Extracted records
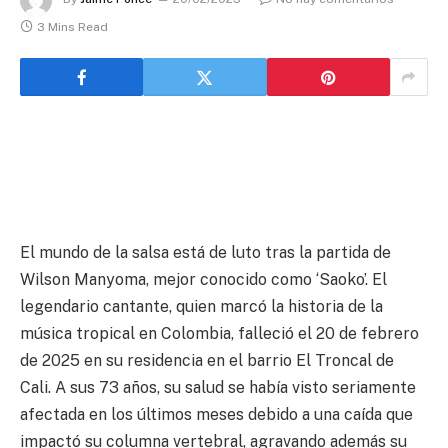
3 Mins Read
El mundo de la salsa está de luto tras la partida de
Wilson Manyoma, mejor conocido como ‘Saoko’. El
legendario cantante, quien marcó la historia de la
música tropical en Colombia, falleció el 20 de febrero
de 2025 en su residencia en el barrio El Troncal de
Cali. A sus 73 años, su salud se había visto seriamente
afectada en los últimos meses debido a una caída que
impactó su columna vertebral, agravando además su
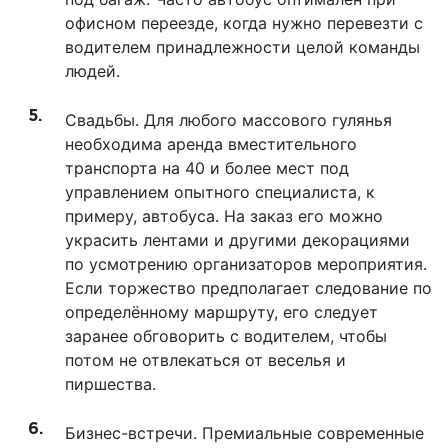
офисном переезде, когда нужно перевезти с
водителем принадлежности целой команды
людей.
Свадьбы. Для любого массового гулянья
необходима аренда вместительного
транспорта на 40 и более мест под
управлением опытного специалиста, к
примеру, автобуса. На заказ его можно
украсить лентами и другими декорациями
по усмотрению организаторов мероприятия.
Если торжество предполагает следование по
определённому маршруту, его следует
заранее обговорить с водителем, чтобы
потом не отвлекаться от веселья и
пиршества.
Бизнес-встречи. Премиальные современные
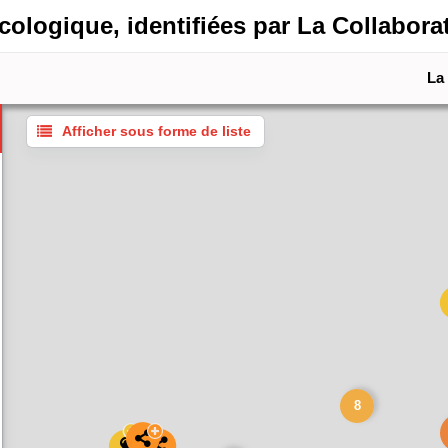
cologique, identifiées par La Collaborat
La
Afficher sous forme de liste
8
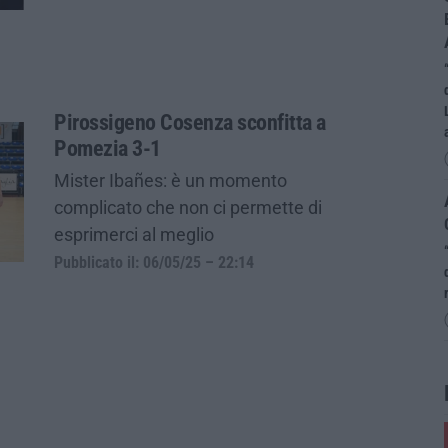
Pirossigeno Cosenza sconfitta a
Pomezia 3-1
Mister Ibañes: è un momento
complicato che non ci permette di
esprimerci al meglio
Pubblicato il: 06/05/25 – 22:14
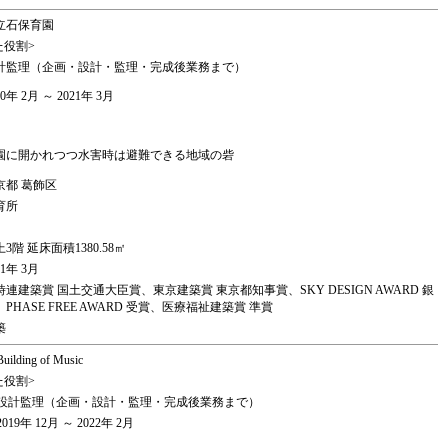
立石保育園
た役割>
計監理（企画・設計・監理・完成後業務まで）
20年 2月 ～ 2021年 3月
園に開かれつつ水害時は避難できる地域の砦
京都 葛飾区
育所
3階 延床面積1380.58㎡
21年 3月
時連建築賞 国土交通大臣賞、東京建築賞 東京都知事賞、SKY DESIGN AWARD 銀
、PHASE FREE AWARD 受賞、医療福祉建築賞 準賞
築
Building of Music
た役割>
設計監理（企画・設計・監理・完成後業務まで）
2019年 12月 ～ 2022年 2月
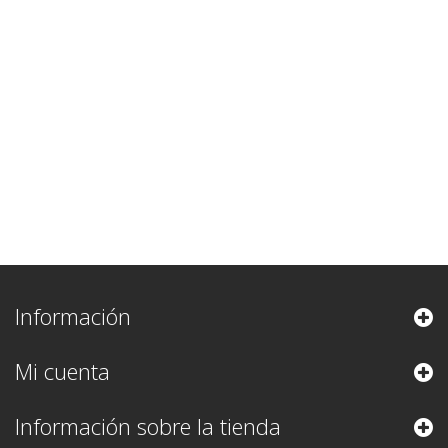
Información
Mi cuenta
Información sobre la tienda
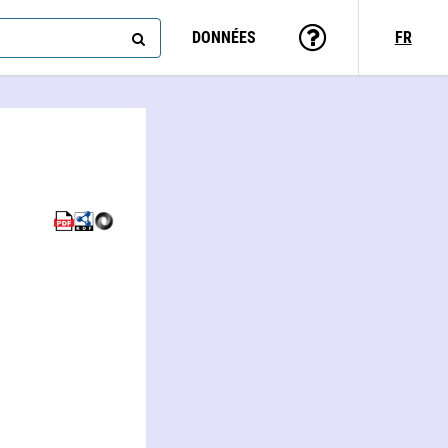
DONNÉES
FR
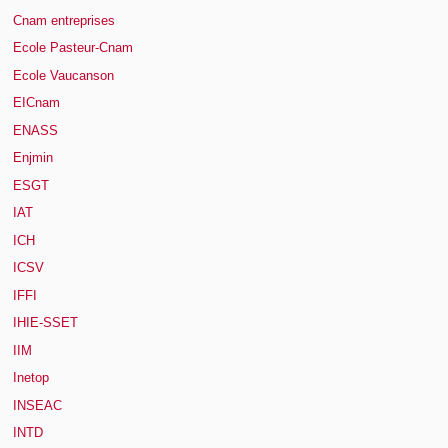
Cnam entreprises
Ecole Pasteur-Cnam
Ecole Vaucanson
EICnam
ENASS
Enjmin
ESGT
IAT
ICH
ICSV
IFFI
IHIE-SSET
IIM
Inetop
INSEAC
INTD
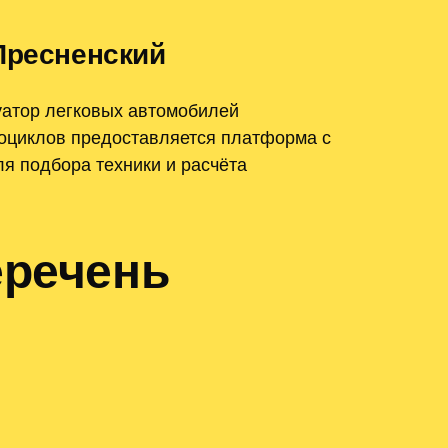
Пресненский
уатор легковых автомобилей
тоциклов предоставляется платформа с
ля подбора техники и расчёта
еречень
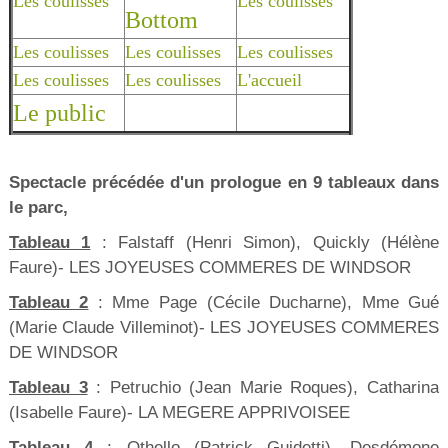
Les coulisses
Les coulisses
Bottom
Les coulisses
Les coulisses
Les coulisses
Les coulisses
Les coulisses
L'accueil
Le public
Spectacle précédée d'un prologue en 9 tableaux dans
le parc,
Tableau 1
: Falstaff (Henri Simon), Quickly (Hélène
Faure)- LES JOYEUSES COMMERES DE WINDSOR
Tableau 2
: Mme Page (Cécile Ducharne), Mme Gué
(Marie Claude Villeminot)- LES JOYEUSES COMMERES
DE WINDSOR
Tableau 3
: Petruchio (Jean Marie Roques), Catharina
(Isabelle Faure)- LA MEGERE APPRIVOISEE
Tableau 4
: Othello (Patrick Guidetti), Desdémone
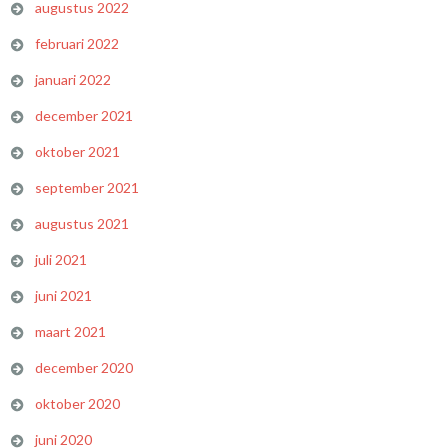
augustus 2022
februari 2022
januari 2022
december 2021
oktober 2021
september 2021
augustus 2021
juli 2021
juni 2021
maart 2021
december 2020
oktober 2020
juni 2020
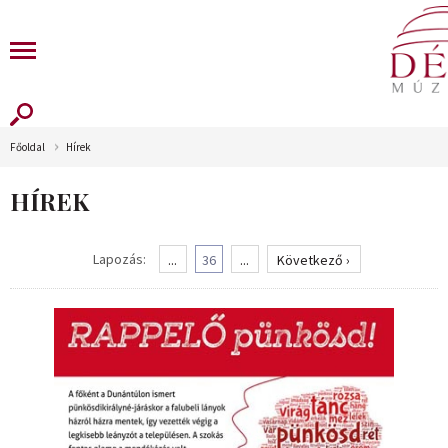
Főoldal
Hírek
HÍREK
Lapozás:
...
36
...
Következő ›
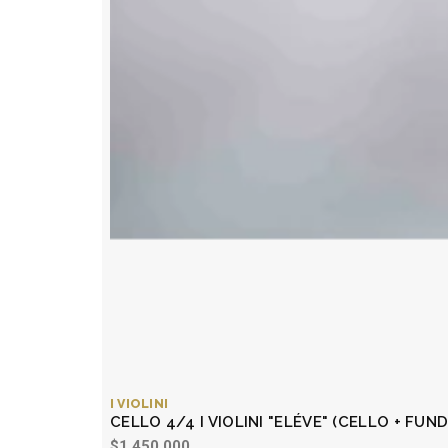
I VIOLINI
CELLO 4/4 I VIOLINI "ELÉVE" (CELLO + FUND
$1.450.000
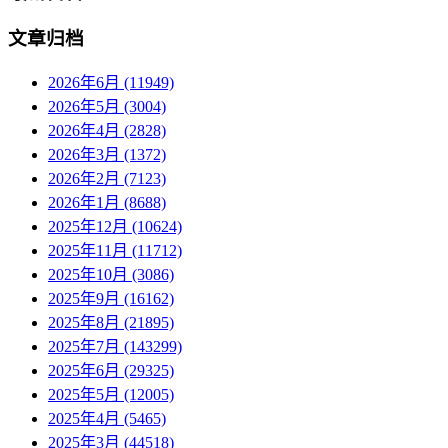
文章归档
2026年6月 (11949)
2026年5月 (3004)
2026年4月 (2828)
2026年3月 (1372)
2026年2月 (7123)
2026年1月 (8688)
2025年12月 (10624)
2025年11月 (11712)
2025年10月 (3086)
2025年9月 (16162)
2025年8月 (21895)
2025年7月 (143299)
2025年6月 (29325)
2025年5月 (12005)
2025年4月 (5465)
2025年3月 (44518)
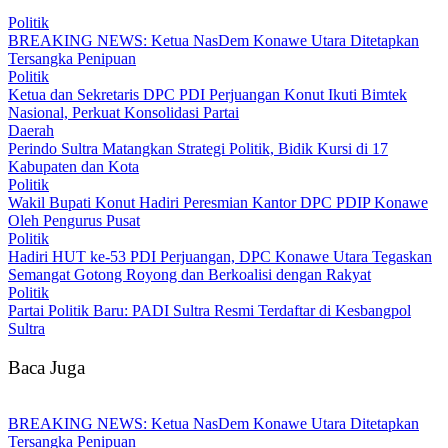
Politik
BREAKING NEWS: Ketua NasDem Konawe Utara Ditetapkan
Tersangka Penipuan
Politik
Ketua dan Sekretaris DPC PDI Perjuangan Konut Ikuti Bimtek
Nasional, Perkuat Konsolidasi Partai
Daerah
Perindo Sultra Matangkan Strategi Politik, Bidik Kursi di 17
Kabupaten dan Kota
Politik
Wakil Bupati Konut Hadiri Peresmian Kantor DPC PDIP Konawe
Oleh Pengurus Pusat
Politik
Hadiri HUT ke-53 PDI Perjuangan, DPC Konawe Utara Tegaskan
Semangat Gotong Royong dan Berkoalisi dengan Rakyat
Politik
Partai Politik Baru: PADI Sultra Resmi Terdaftar di Kesbangpol
Sultra
Baca Juga
BREAKING NEWS: Ketua NasDem Konawe Utara Ditetapkan
Tersangka Penipuan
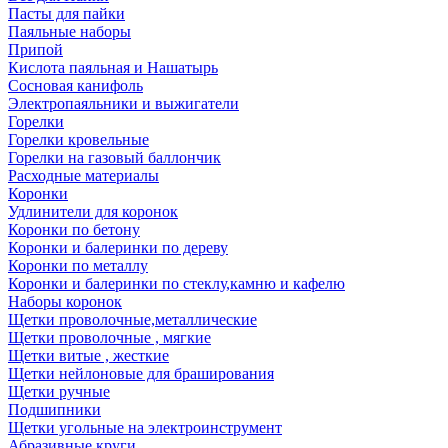
Пасты для пайки
Паяльные наборы
Припой
Кислота паяльная и Нашатырь
Сосновая канифоль
Электропаяльники и выжигатели
Горелки
Горелки кровельные
Горелки на газовый баллончик
Расходные материалы
Коронки
Удлинители для коронок
Коронки по бетону
Коронки и балеринки по дереву
Коронки по металлу
Коронки и балеринки по стеклу,камню и кафелю
Наборы коронок
Щетки проволочные,металлические
Щетки проволочные , мягкие
Щетки витые , жесткие
Щетки нейлоновые для браширования
Щетки ручные
Подшипники
Щетки угольные на электроинструмент
Абразивные круги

• _What the exercise asks_: Output each line of the records exactly. Any picture is skipped.

• _Expected answer_:
3 Mins Read
El mundo de la salsa está de luto tras la partida de
Wilson Manyoma, mejor conocido como ‘Saoko’. El
legendario cantante, quien marcó la historia de la
música tropical en Colombia, falleció el 20 de febrero
de 2025 en su residencia en el barrio El Troncal de
Cali. A sus 73 años, su salud se había visto seriamente
afectada en los últimos meses debido a una caída que
impactó su columna vertebral, agravando además su
офисном переезде, когда нужно перевезти с
водителем принадлежности целой команды
людей.
Свадьбы. Для любого массового гулянья
необходима аренда вместительного
транспорта на 40 и более мест под
управлением опытного специалиста, к
примеру, автобуса. На заказ его можно
украсить лентами и другими декорациями
по усмотрению организаторов мероприятия.
Если торжество предполагает следование по
определённому маршруту, его следует
заранее обговорить с водителем, чтобы
потом не отвлекаться от веселья и
пиршества.
Бизнес-встречи. Премиальные современные
cologique, identifiées par La Collaborat
La
Afficher sous forme de liste
8
Pirossigeno Cosenza sconfitta a
Pomezia 3-1
Mister Ibañes: è un momento
complicato che non ci permette di
esprimerci al meglio
Pubblicato il: 06/05/25 – 22:14
立石保育園
た役割>
計監理（企画・設計・監理・完成後業務まで）
20年 2月 ～ 2021年 3月
園に開かれつつ水害時は避難できる地域の砦
京都 葛飾区
育所
3階 延床面積1380.58㎡
21年 3月
時連建築賞 国土交通大臣賞、東京建築賞 東京都知事賞、SKY DESIGN AWARD 銀
、PHASE FREE AWARD 受賞、医療福祉建築賞 準賞
築
Building of Music
た役割>
設計監理（企画・設計・監理・完成後業務まで）
2019年 12月 ～ 2022年 2月
Información
Mi cuenta
Información sobre la tienda
DONNÉES
FR
Cnam entreprises
Ecole Pasteur-Cnam
Ecole Vaucanson
EICnam
ENASS
Enjmin
ESGT
IAT
ICH
ICSV
IFFI
IHIE-SSET
IIM
Inetop
INSEAC
INTD
Пресненский
уатор легковых автомобилей
тоциклов предоставляется платформа с
ля подбора техники и расчёта
еречень
Les coulisses
Les coulisses
Bottom
Les coulisses
Les coulisses
Les coulisses
Les coulisses
Les coulisses
L'accueil
Le public
Spectacle précédée d'un prologue en 9 tableaux dans
le parc,
Tableau 1
: Falstaff (Henri Simon), Quickly (Hélène
Faure)- LES JOYEUSES COMMERES DE WINDSOR
Tableau 2
: Mme Page (Cécile Ducharne), Mme Gué
(Marie Claude Villeminot)- LES JOYEUSES COMMERES
DE WINDSOR
Tableau 3
: Petruchio (Jean Marie Roques), Catharina
(Isabelle Faure)- LA MEGERE APPRIVOISEE
Tableau 4
: Othello (Patrick Guidetti), Desdémone
augustus 2022
februari 2022
januari 2022
december 2021
oktober 2021
september 2021
augustus 2021
juli 2021
juni 2021
maart 2021
december 2020
oktober 2020
juni 2020
Főoldal
Hírek
HÍREK
Lapozás:
...
36
...
Következő ›
I VIOLINI
CELLO 4/4 I VIOLINI "ELÉVE" (CELLO + FUND
$1.450.000
文章归档
2026年6月 (11949)
2026年5月 (3004)
2026年4月 (2828)
2026年3月 (1372)
2026年2月 (7123)
2026年1月 (8688)
2025年12月 (10624)
2025年11月 (11712)
2025年10月 (3086)
2025年9月 (16162)
2025年8月 (21895)
2025年7月 (143299)
2025年6月 (29325)
2025年5月 (12005)
2025年4月 (5465)
2025年3月 (44518)
Politik
BREAKING NEWS: Ketua NasDem Konawe Utara Ditetapkan
Tersangka Penipuan
Politik
Ketua dan Sekretaris DPC PDI Perjuangan Konut Ikuti Bimtek
Nasional, Perkuat Konsolidasi Partai
Daerah
Perindo Sultra Matangkan Strategi Politik, Bidik Kursi di 17
Kabupaten dan Kota
Politik
Wakil Bupati Konut Hadiri Peresmian Kantor DPC PDIP Konawe
Oleh Pengurus Pusat
Politik
Hadiri HUT ke-53 PDI Perjuangan, DPC Konawe Utara Tegaskan
Semangat Gotong Royong dan Berkoalisi dengan Rakyat
Politik
Partai Politik Baru: PADI Sultra Resmi Terdaftar di Kesbangpol
Sultra
Baca Juga
BREAKING NEWS: Ketua NasDem Konawe Utara Ditetapkan
Tersangka Penipuan
Пасты для пайки
Паяльные наборы
Припой
Кислота паяльная и Нашатырь
Сосновая канифоль
Электропаяльники и выжигатели
Горелки
Горелки кровельные
Горелки на газовый баллончик
Расходные материалы
Коронки
Удлинители для коронок
Коронки по бетону
Коронки и балеринки по дереву
Коронки по металлу
Коронки и балеринки по стеклу,камню и кафелю
Наборы коронок
Щетки проволочные,металлические
Щетки проволочные , мягкие
Щетки витые , жесткие
Щетки нейлоновые для браширования
Щетки ручные
Подшипники
Щетки угольные на электроинструмент
Абразивные круги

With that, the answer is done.